Ανάλυση με την βοήθεια του στατιστικού προγράμματος R
Why R? The R program was created as a continuation of an excellent statistical program, S-Plus. It is considered, and not unfairly, to have significant difficulty in handling data and extracting results. However, this difficulty is compensated by the excellent quality graphical results that are fully parameterized and the ready-made libraries that cover all statistical analysis methodologies. It is considered one of the most valuable tools for data analysts worldwide, while this effort is also supported by the many forums of academic and industrial programmers. The program can be downloaded from the website https://www.r-project.org/ and the libraries can be downloaded after installing the program. There are many websites where you can find ready-made code and instructions for use in all analysis methods, while for a first approach that covers almost all modern analysis methods we recommend the book by Venables and Ripley «Modern Applied Statistics with S»
Below is a sample of R's capabilities, while if you want to test it, you can download the code after contacting us.
The data concerns the annual number of road accidents for the period 1991 to 2015 and according to ELSTAT
Time Series Analysis
Time series analysis with the help of R contains a significant number of ready-made libraries that automate the processes and cover the entire theory.
Normality Test
In the following graphs we observe a deviation from the normality curve of the data.
While the Kolmogorov – Smirnov normality test informs us that the data follows the normal distribution at a s.d. of 1%.

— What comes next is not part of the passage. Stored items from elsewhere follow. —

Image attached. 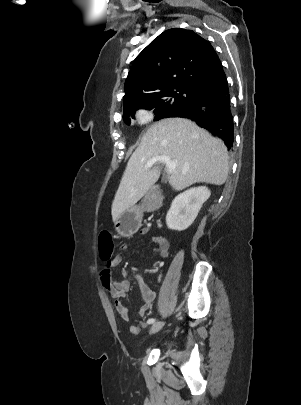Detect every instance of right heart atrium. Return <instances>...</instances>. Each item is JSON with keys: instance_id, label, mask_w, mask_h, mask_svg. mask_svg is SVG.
<instances>
[{"instance_id": "d8ad5b80", "label": "right heart atrium", "mask_w": 301, "mask_h": 405, "mask_svg": "<svg viewBox=\"0 0 301 405\" xmlns=\"http://www.w3.org/2000/svg\"><path fill=\"white\" fill-rule=\"evenodd\" d=\"M152 117H153V113L149 109H140L136 113V120L141 124L147 123L148 121H150L152 119Z\"/></svg>"}]
</instances>
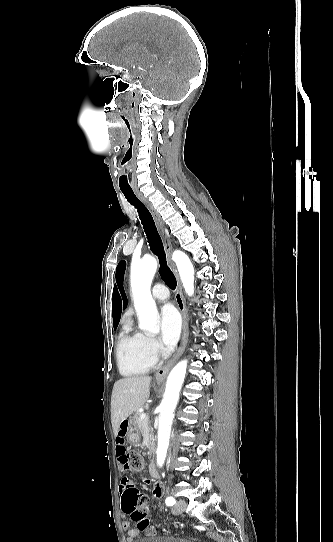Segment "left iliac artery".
<instances>
[{
  "label": "left iliac artery",
  "instance_id": "left-iliac-artery-1",
  "mask_svg": "<svg viewBox=\"0 0 333 542\" xmlns=\"http://www.w3.org/2000/svg\"><path fill=\"white\" fill-rule=\"evenodd\" d=\"M165 503L168 506H170V505H174L176 503V501H175V499L173 497H168V498H166Z\"/></svg>",
  "mask_w": 333,
  "mask_h": 542
}]
</instances>
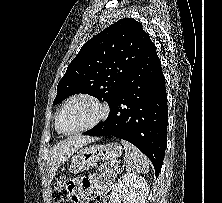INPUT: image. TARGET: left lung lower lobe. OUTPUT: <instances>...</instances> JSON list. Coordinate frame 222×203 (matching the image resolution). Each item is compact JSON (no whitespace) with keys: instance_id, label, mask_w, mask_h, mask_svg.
Segmentation results:
<instances>
[{"instance_id":"obj_1","label":"left lung lower lobe","mask_w":222,"mask_h":203,"mask_svg":"<svg viewBox=\"0 0 222 203\" xmlns=\"http://www.w3.org/2000/svg\"><path fill=\"white\" fill-rule=\"evenodd\" d=\"M109 107L105 122L83 134L132 143L151 160L158 176L167 142L168 106L165 78L152 41Z\"/></svg>"}]
</instances>
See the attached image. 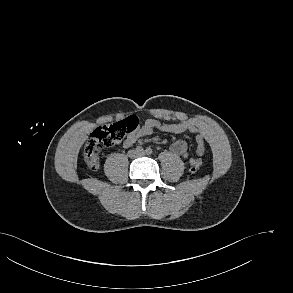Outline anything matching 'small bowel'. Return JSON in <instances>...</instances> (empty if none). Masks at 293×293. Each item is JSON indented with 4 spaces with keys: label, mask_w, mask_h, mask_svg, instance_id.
I'll list each match as a JSON object with an SVG mask.
<instances>
[{
    "label": "small bowel",
    "mask_w": 293,
    "mask_h": 293,
    "mask_svg": "<svg viewBox=\"0 0 293 293\" xmlns=\"http://www.w3.org/2000/svg\"><path fill=\"white\" fill-rule=\"evenodd\" d=\"M155 130L176 134L190 132L195 136L196 139L197 154L199 156H202L206 152L204 136L194 123L189 121H180L176 123L167 124L161 123L158 120L152 118L144 120L140 126V129L137 132L129 134L124 140V146L130 147L134 145L141 137L151 135ZM187 147V141L185 139H180L172 144L171 151L176 155L188 159L190 164L201 162V160L198 158L189 157Z\"/></svg>",
    "instance_id": "1"
}]
</instances>
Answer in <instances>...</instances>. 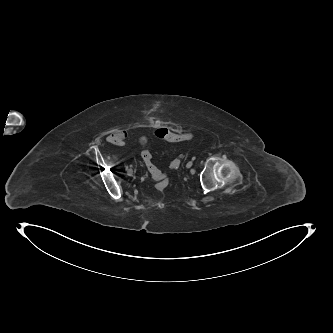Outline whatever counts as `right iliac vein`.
<instances>
[{"label": "right iliac vein", "instance_id": "obj_1", "mask_svg": "<svg viewBox=\"0 0 333 333\" xmlns=\"http://www.w3.org/2000/svg\"><path fill=\"white\" fill-rule=\"evenodd\" d=\"M132 173H133V171H132V169H131V170L128 171L127 175H128V176H132Z\"/></svg>", "mask_w": 333, "mask_h": 333}]
</instances>
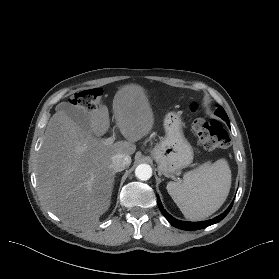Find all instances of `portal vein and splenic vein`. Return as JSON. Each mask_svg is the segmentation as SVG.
Returning a JSON list of instances; mask_svg holds the SVG:
<instances>
[{"label": "portal vein and splenic vein", "mask_w": 279, "mask_h": 279, "mask_svg": "<svg viewBox=\"0 0 279 279\" xmlns=\"http://www.w3.org/2000/svg\"><path fill=\"white\" fill-rule=\"evenodd\" d=\"M114 136L113 137H110V138H107L106 140H105V142L107 143V144H111V143H113L114 142Z\"/></svg>", "instance_id": "18ae733b"}]
</instances>
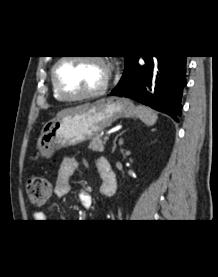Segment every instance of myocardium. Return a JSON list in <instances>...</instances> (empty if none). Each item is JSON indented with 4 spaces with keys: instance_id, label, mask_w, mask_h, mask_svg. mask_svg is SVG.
<instances>
[{
    "instance_id": "1",
    "label": "myocardium",
    "mask_w": 218,
    "mask_h": 277,
    "mask_svg": "<svg viewBox=\"0 0 218 277\" xmlns=\"http://www.w3.org/2000/svg\"><path fill=\"white\" fill-rule=\"evenodd\" d=\"M68 59H85V60H91V61H95L97 63H99L100 65H102L105 68L106 71V76L105 79L102 83V85L93 90V91H89L80 95H69L66 92H64V90L61 88L60 84H59V80H58V76H57V69L58 66L65 60ZM51 80H52V85L56 91V93L63 99L66 101H79V100H85V99H90V98H94V97H98L100 95H102L103 93H105V91L108 88L109 85V80H110V69L108 67V65L106 64V62L104 61V59L100 56L97 55H79L78 57H73V56H62L60 57L53 65L52 70H51Z\"/></svg>"
}]
</instances>
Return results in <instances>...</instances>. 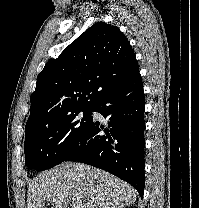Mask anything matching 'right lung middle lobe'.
<instances>
[{
	"instance_id": "obj_1",
	"label": "right lung middle lobe",
	"mask_w": 199,
	"mask_h": 208,
	"mask_svg": "<svg viewBox=\"0 0 199 208\" xmlns=\"http://www.w3.org/2000/svg\"><path fill=\"white\" fill-rule=\"evenodd\" d=\"M92 111V106L76 109L26 134L24 152L27 167L41 171L65 161L93 122Z\"/></svg>"
}]
</instances>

One-sample Kolmogorov-Smirnov test
data: tot
D = 0.16703, p-value = 0.4405
alternative hypothesis: two-sided
Η συμπεριφορά των οδικών ατυχημάτων δείχνει μια απότομη μείωση κατά την περίοδο 1998 έως και 2004. Η γενική τάση είναι πτωτική και χαρακτηρίζεται από κυκλική συμπεριφορά 10 ετίας 1991 – 2004 και 2005 – 2015.
Η συμπεριφορά αυτή γίνεται περισσότερο κατανοητή και με την βοήθεια του παρακάτω γραφήματος.
Smoothing the time series, i.e. finding the individual trends that affect it, shows a stable short-term trend without individual fluctuations or cyclical repetitions and the downward linear trend after 2015.
A common technique for reducing the order of magnitude of the series values is to transform the values using the logarithmic transformation. Reasons for this type of transformation are to smooth the behavior of the time series and to compare between series with different values.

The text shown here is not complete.